To our knowledge, these are the first studies of molecules other than water for EBL in gaseous environments. Exposure of PMMA under helium yields higher sensitivity, contrast (12.5) and the highest resolution (25-nm half-pitch dense lines and spaces) demonstrated to date for EBL on insulating substrates in a gaseous environment. 

Variable-pressure electron-beam lithography (VP-EBL) employs an ambient gas at subatmospheric pressures to reduce charging during electron-beam lithography. VP-EBL has been previously shown to eliminate pattern distortion and provide improved resolution when patterning poly(methyl methacrylate) (PMMA) on insulating substrates. However, it remains unknown how water vapor affects the contrast and clearing dose nor has the effect of water vapor on the negative-tone behavior of PMMA been studied. In addition, water vapor has recently been shown to alter the radiation chemistry of the VP-EBL process for Teflon AF. Such changes in radiation chemistry have not been explored for PMMA. In this work, VP-EBL was conducted on conductive substrates to study the effect of water vapor on PMMA patterning separately from the effects of charge dissipation. In addition, both positive and negative-tone processes were studied to determine the effect of water vapor on both chain scission and cross-linking.

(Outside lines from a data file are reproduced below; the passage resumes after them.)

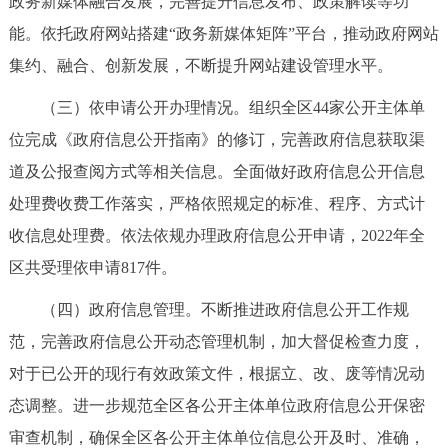
政务新媒体融合发展，完善提升信息发布、政策解读等功
走进北京
能。依托政府网站搭建“政务新媒体矩阵”平台，推动政府网站
北京概况
十六区概览
人文北京
集约、融合、创新发展，不断提升网站建设管理水平。
（三）依申请公开办理情况。组织全区44家公开主体单
绿色北京
图说北京
视频北京
位完成《政府信息公开指南》的修订，完善政府信息获取渠
多语种
道及公报查阅方式等相关信息。全面做好政府信息公开信息
处理费收费工作落实，严格依照规定的标准、程序、方式计
ENGLISH
한국어
日本語
收信息处理费。依法依规办理政府信息公开申请，2022年全
区共受理依申请817件。
DEUTSCH
FRANÇAIS
РУССКИЙ ЯЗЫК
（四）政府信息管理。不断推进政府信息公开工作规
ESPAÑOL
العربية
PORTUGUÊS
范，完善政府信息公开动态管理机制，加大督促检查力度，
对于已公开的现行有效政策文件，根据立、改、废等情况动
ITALIANO
态调整。进一步规范全区各公开主体单位政府信息公开保密
审查机制，确保全区各公开主体单位信息公开及时、准确，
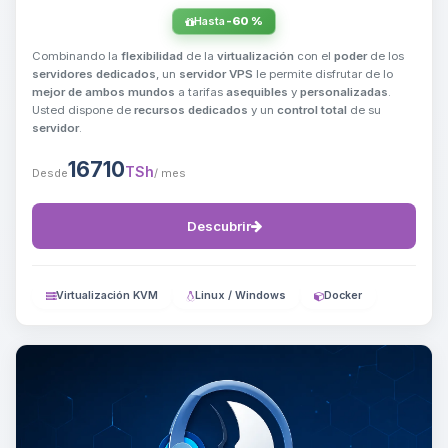
Hasta
-60 %
Combinando la
flexibilidad
de la
virtualización
con el
poder
de los
servidores dedicados
, un
servidor VPS
le permite disfrutar de lo
mejor de ambos mundos
a tarifas
asequibles
y
personalizadas
.
Usted dispone de
recursos dedicados
y un
control total
de su
servidor
.
16710
TSh
Desde
/ mes
Descubrir
Virtualización KVM
Linux / Windows
Docker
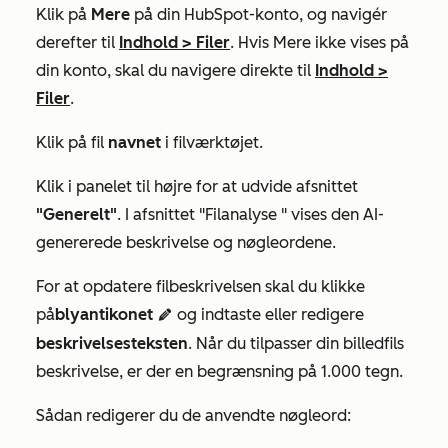
Klik på
Mere
på din HubSpot-konto, og navigér
derefter til
Indhold
>
Filer
. Hvis
Mere
ikke vises på
din konto, skal du navigere direkte til
Indhold
>
Filer
.
Klik på fil
navnet
i filværktøjet.
Klik i panelet til højre for at udvide afsnittet
"Generelt"
. I
afsnittet "Filanalyse
" vises den AI-
genererede beskrivelse og nøgleordene.
For at opdatere filbeskrivelsen skal du klikke
på
blyantikonet
og indtaste eller redigere
edit
beskrivelsesteksten
. Når du tilpasser din billedfils
beskrivelse, er der en begrænsning på 1.000 tegn.
Sådan redigerer du de anvendte nøgleord:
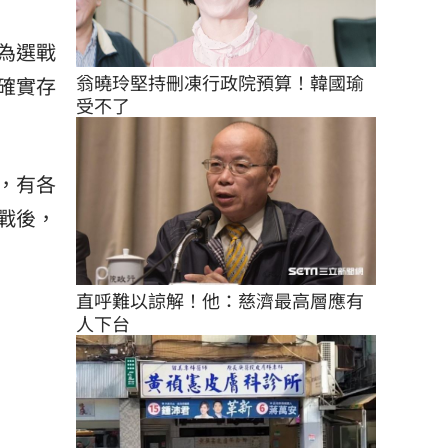
為選戰
翁曉玲堅持刪凍行政院預算！韓國瑜
確實存
受不了
，有各
戰後，
直呼難以諒解！他：慈濟最高層應有
人下台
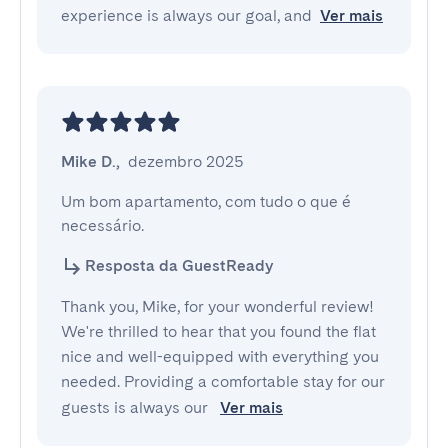
experience is always our goal, and
Ver mais
Mike D.
,
dezembro 2025
Um bom apartamento, com tudo o que é 
necessário.
Resposta da GuestReady
Thank you, Mike, for your wonderful review!
We're thrilled to hear that you found the flat
nice and well-equipped with everything you
needed. Providing a comfortable stay for our
guests is always our
Ver mais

The contrast of PMMA was found to improve significantly with increasing water vapor pressure for both positive and negative-tone patterning. The clearing dose for positive-tone patterning increases moderately with vapor pressure as would be expected for electron scattering in a gas. However, the onset set dose for negative-tone patterning increased dramatically with pressure revealing a more significant change in the exposure mechanism. X-ray photoelectron spectra and infrared transmission spectra indicate that water vapor only slightly alters the composition of exposed PMMA. Also, electron scattering in water vapor yielded a much larger clear region around negative-tone patterns. This effect could be useful for increasing the range of the developed region around cross-linked PMMA beyond the backscattered electron range. Thus, VP-EBL for PMMA introduces a new means of tuning clearing/onset dose and contrast, while allowing additional control over the size of the cleared region around negative-tone patterns.